Right sided aortic arch in children with persistent respiratory symptomsBMJ 2000; 321 doi: https://doi.org/10.1136/bmj.321.7262.687 (Published 16 September 2000) Cite this as: BMJ 2000;321:687
- Donald N R Payne, research fellowa,
- Christopher Lincoln, consultant cardiac surgeonb,
- Andrew Bush, reader ([email protected])a
- a Department of Paediatric Respiratory Medicine, Royal Brompton and Harefield NHS Trust, London SW3 6NP
- b Department of Cardiothoracic Surgery, Royal Brompton and Harefield NHS Trust
- Correspondence to: A Bush
- Accepted 13 December 1999
A chest x ray film may point to an alternative diagnosis in children with persistent asthma
In most children with asthma, symptoms can be controlled with low dose inhaled steroids. Failure to respond should prompt other diagnostic considerations, including poor adherence to treatment, an unsatisfactory environment, or psychological factors. Diagnoses other than asthma should also be considered; often, extensive investigations are performed to exclude other diseases. We report on three children referred with persistent respiratory symptoms. Two of the children had been diagnosed as having asthma, which was insensitive to steroids. One of the children was thought to have interstitial lung disease, but because a radiological sign was missed on his chest x ray film he received inappropriate treatment and unnecessary investigations.

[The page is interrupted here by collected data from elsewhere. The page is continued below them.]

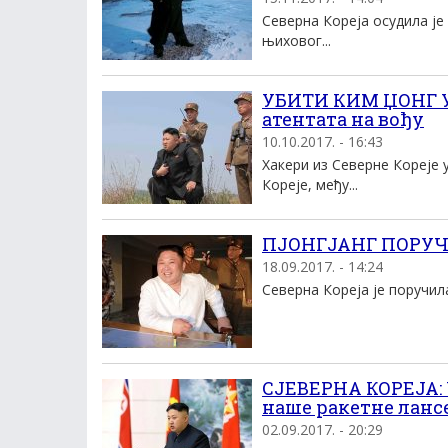
Северна Кореја осудила је
њиховог...
УБИТИ КИМ ЏОНГ УН
атентата на вођу
10.10.2017. - 16:43
Хакери из Северне Кореје 
Кореје, међу...
ПЈОНГЈАНГ ПОРУЧУЈ
18.09.2017. - 14:24
Северна Кореја је поручил
СЈЕВЕРНА КОРЕЈА: 
наше ракетне ланс
02.09.2017. - 20:29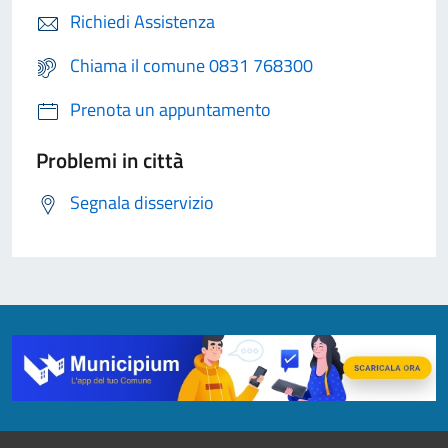
Richiedi Assistenza
Chiama il comune 0831 768300
Prenota un appuntamento
Problemi in città
Segnala disservizio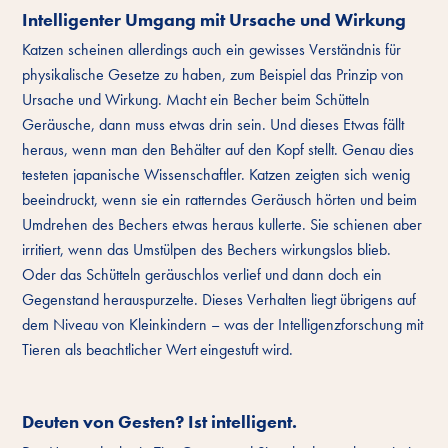
Intelligenter Umgang mit Ursache und Wirkung
Katzen scheinen allerdings auch ein gewisses Verständnis für
physikalische Gesetze zu haben, zum Beispiel das Prinzip von
Ursache und Wirkung. Macht ein Becher beim Schütteln
Geräusche, dann muss etwas drin sein. Und dieses Etwas fällt
heraus, wenn man den Behälter auf den Kopf stellt. Genau dies
testeten japanische Wissenschaftler. Katzen zeigten sich wenig
beeindruckt, wenn sie ein ratterndes Geräusch hörten und beim
Umdrehen des Bechers etwas heraus kullerte. Sie schienen aber
irritiert, wenn das Umstülpen des Bechers wirkungslos blieb.
Oder das Schütteln geräuschlos verlief und dann doch ein
Gegenstand herauspurzelte. Dieses Verhalten liegt übrigens auf
dem Niveau von Kleinkindern – was der Intelligenzforschung mit
Tieren als beachtlicher Wert eingestuft wird.
Deuten von Gesten? Ist intelligent.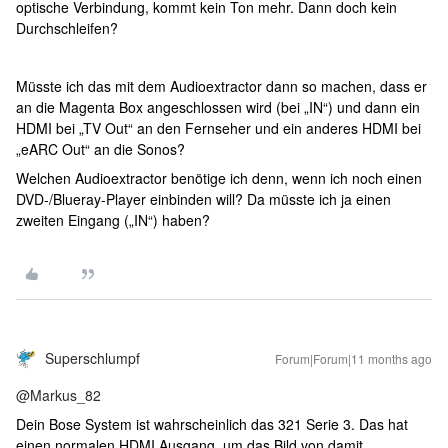
optische Verbindung, kommt kein Ton mehr. Dann doch kein
Durchschleifen?
Müsste ich das mit dem Audioextractor dann so machen, dass er
an die Magenta Box angeschlossen wird (bei „IN“) und dann ein
HDMI bei „TV Out“ an den Fernseher und ein anderes HDMI bei
„eARC Out“ an die Sonos?
Welchen Audioextractor benötige ich denn, wenn ich noch einen
DVD-/Blueray-Player einbinden will? Da müsste ich ja einen
zweiten Eingang („IN“) haben?
Superschlumpf
Forum|Forum|11 months ago
@Markus_82
Dein Bose System ist wahrscheinlich das 321 Serie 3. Das hat
einen normalen HDMI Ausgang, um das Bild von damit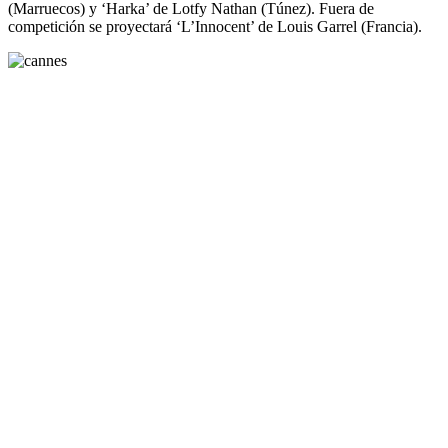
(Marruecos) y ‘Harka’ de Lotfy Nathan (Túnez). Fuera de
competición se proyectará ‘L’Innocent’ de Louis Garrel (Francia).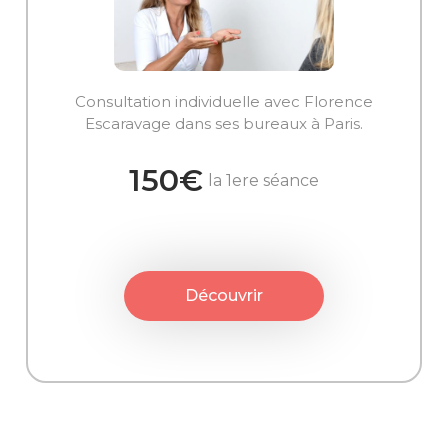
Consultation individuelle avec Florence
Escaravage dans ses bureaux à Paris.
150€
la 1ere séance
Découvrir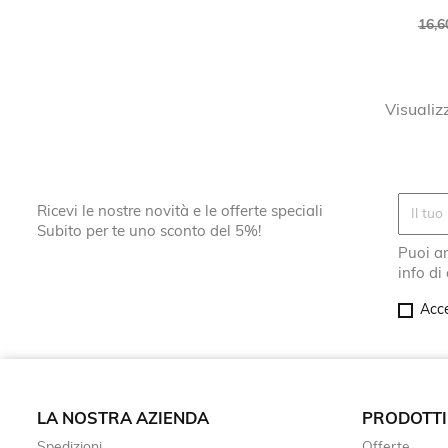
Pre
16,6
bas
Visualiz
Ricevi le nostre novità e le offerte speciali
Subito per te uno sconto del 5%!
Puoi an
info di
Acce
LA NOSTRA AZIENDA
PRODOTTI
Spedizioni
Offerte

Case 1— A 12 year old boy complained of shortness of breath on exercise, worsening over a year, with no other symptoms. Examination was normal. Bronchodilators and inhaled steroids had not helped. Previous investigations included chest radiography, computed tomography of the chest, echocardiography, exercise testing, full lung function tests, measurement of immunoglobulin concentrations, and skin prick testing for allergies. Interstitial lung disease had been suggested on the basis of reduced total lung capacity and residual volume. Review of the original chest x ray film, six months after his initial presentation, showed a right sided aortic arch, with tracheal compression. Repeat spirometry yielded reduced inspiratory and expiratory flow rates, with flattened inspiratory and expiratory flow volume loops. A second echocardiogram along with angiography confirmed a right sided aortic arch with an aberrant left subclavian artery. Bronchoscopy showed narrowing of the distal trachea and right main bronchus. The patient underwent surgery. Constriction of the airway was caused by a ligamentum arteriosum, arising from the first …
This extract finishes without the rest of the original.